From the time I was 18, I have always been fascinated by the workings of the mind. This mind that we can’t place anywhere in our body, but which controls everything in our lives.
All my life, I have keenly felt the mind’s absence and also its presence. I have seen my mind blossom. I have seen it shiver and curdle in a mess. I have seen mental wellness – that beautiful synchronicity of emotional wellness – and I have seen mental illness. None more devastating than when I lost my brother to suicide.
When I started therapy this year, I didn’t start willingly. I was pushed to it. I thought I was super-cool, handling everything until life gave me a shove this year and said, “About time you clean up the mess in your head, woman.” I didn’t even realize that I was living in a mind-mess. But here’s the thing: you don’t have to be in a mess to take up therapy. We think that we “need” therapy because we have some “problem.” But I don’t go running or work out because I think I have a problem. I work out because it just is part of me – it’s part of training my physical body to realize its wellness. I realize that we need to look at therapy as just part of our overall wellness. To recognize and live in compassion for ourselves and others. Not to think that therapy is about fixing our broken selves because that is an act of fundamental aggression to ourselves – as if we need fixing like our cars in the garage.
We are beautiful in our brokenness. We are broken because we are beautiful.
If we can lovingly feed our bodies with a walk, nourish it with berries and almond milk, we can lovingly feed our minds with words of care, thoughts of healing, and spaces of allowing it to be: a space where we look at the mind as the sky, and not the septic, sewage tank that we think needs treatment.

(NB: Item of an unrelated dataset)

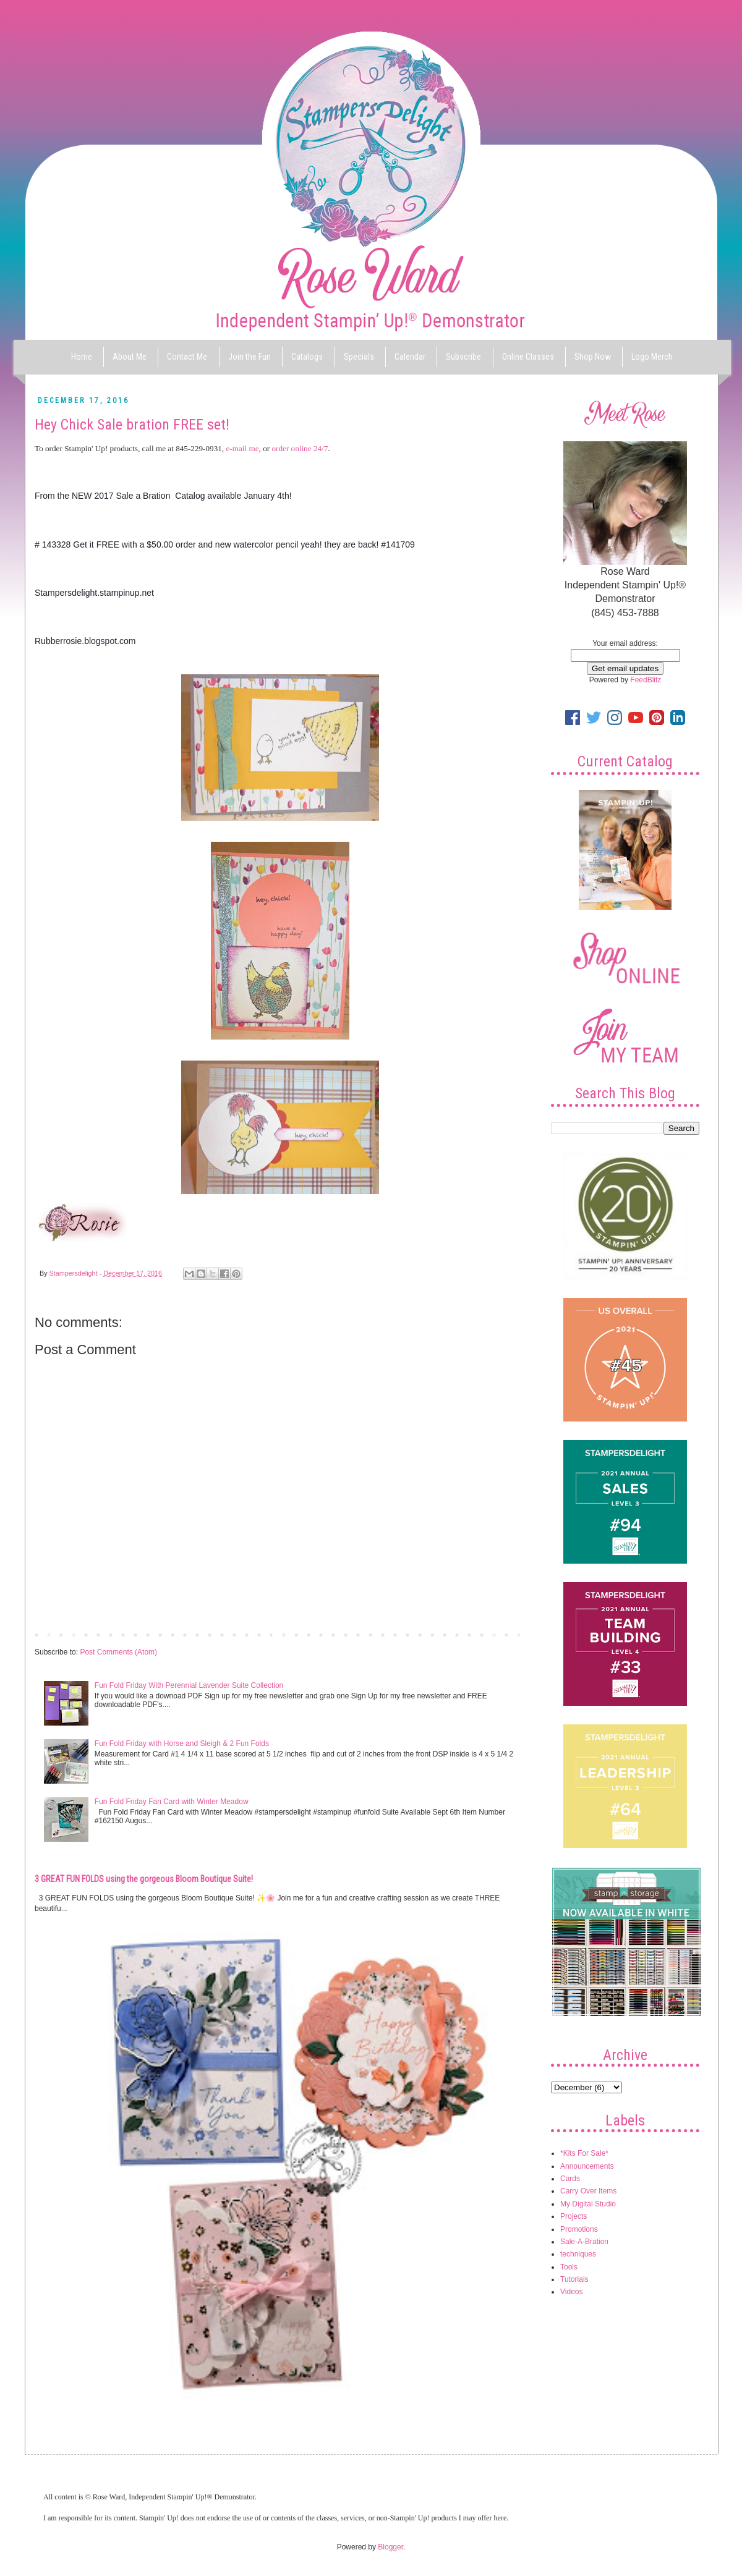 The width and height of the screenshot is (742, 2576). Describe the element at coordinates (299, 448) in the screenshot. I see `order online 24/7` at that location.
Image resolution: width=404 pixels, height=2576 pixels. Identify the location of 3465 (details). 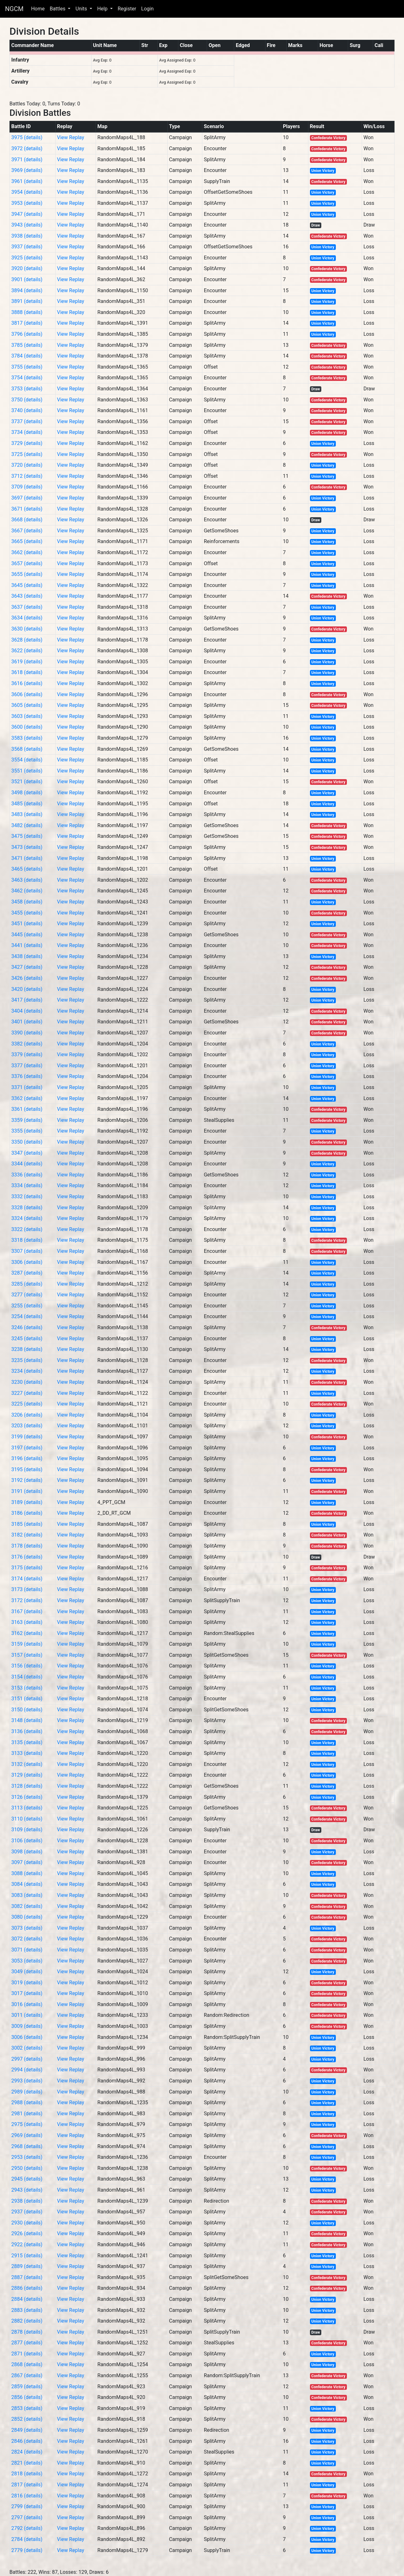 (26, 869). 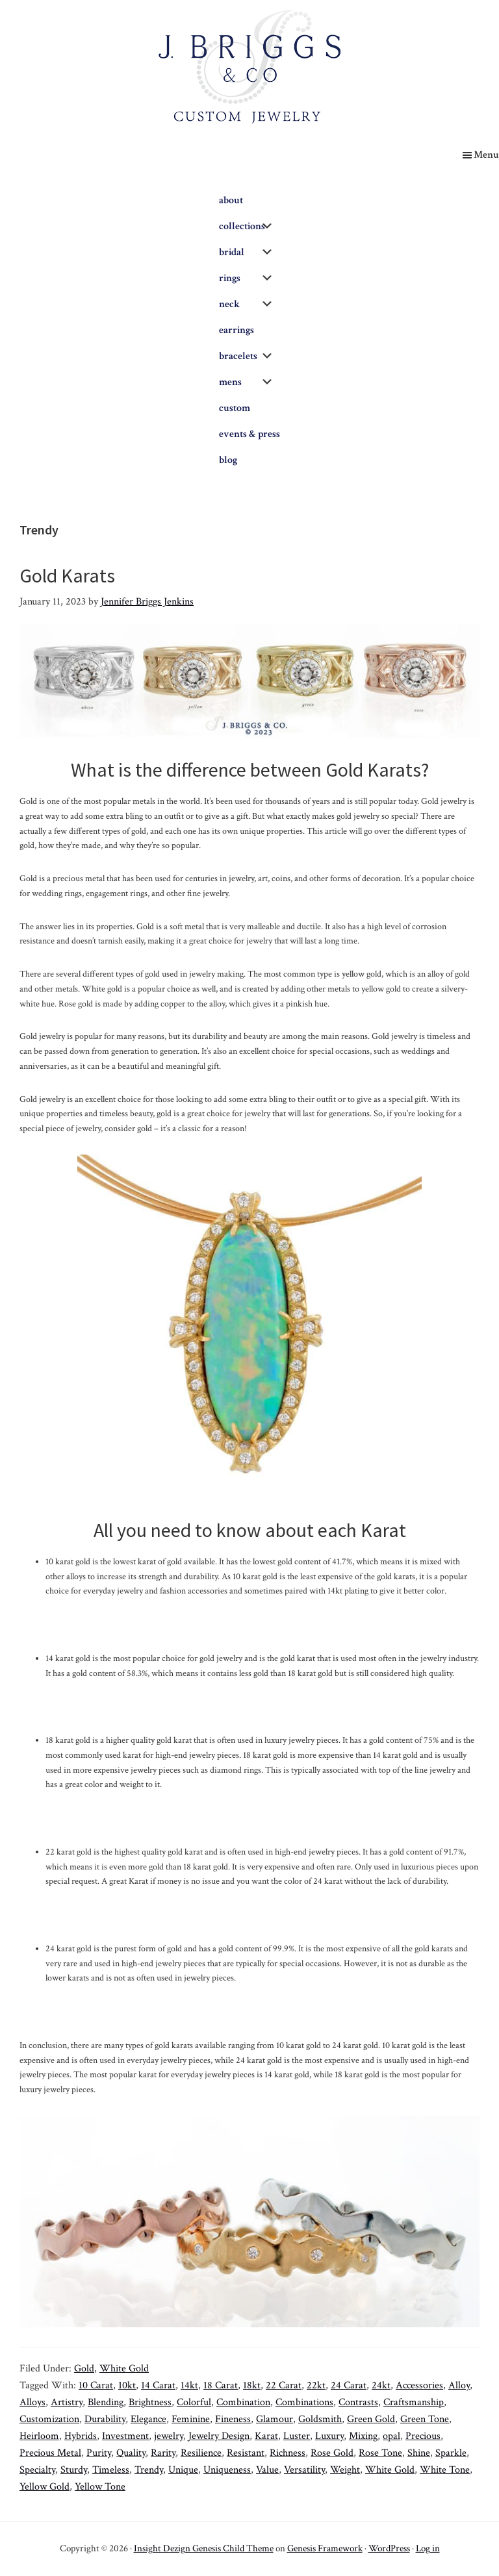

When I did decide to take up therapy, I didn’t look for serious qualifications. I chose my therapist online on a whim: she has pink/purple hair, and I felt I could identify with someone like that. I went by instinct because you can look for the greatest credentials, but if you don’t feel a rapport with your therapist, then all those qualifications come to naught. My instinct was right: I enjoy my rapport with my therapist because she has a precious ability: she makes me laugh even when I relate trauma. And humor is the most under-rated CBT technique. She hasn’t given me a single ‘solution’ so far and nothing earth-shattering in insights either. But she has given me space for less thinking and more understanding.
Too many people take me too seriously. The respect I receive, although I am thankful for it, can be dangerous for your ego. My therapist doesn’t pander to my ego. If I say, “Right, my kindness is just a professional facade,” she grins and says, “Yes, it is.” I stare at her, flabbergasted, and then realize that she has just pricked my little vanity bubble. And it makes me smile to see that someone is doing that.
It’s tough to condense your life of 40 years into 45 minutes. I am anxious about each session because this is not about just venting. There’s work to be done. Anxiety. Anger. Trauma. Abuse. Words that linger in our heads, dancing a chaotic cosmos of deep-rooted pain. But these words can coalesce into beautiful meaning if we put the right work into it. I worry that I don’t know how much I should reveal or how less for each session. Does it matter? How can she get the “full picture,” I wonder anxiously. And then I see what I am doing. I am trying to make even my therapy sessions perfect. An Excel sheet of organized columns and rows of my life. Why am I trying to control my therapist’s own approach? She knows she is perfectly capable of asking me anything and also not ask what I don’t want to share.
I feel like I have run a full marathon after each session. Tired. But also proud. I feel vulnerable but also safe. I feel exposed but protected.
I should have done this years ago, I know. Because only when we learn to love ourselves can we become better in our professional and personal lives.
I will continue to document my therapy journey because writing, I hope, will bring more awareness of the fragile, beautiful world of our minds.
May you find your happy place today. Be it in a book, a leaf, a hug, notes of blue, a samosa, a client’s warm words of praise, or a million-dollar sale. May you be a wee bit flabbergasted.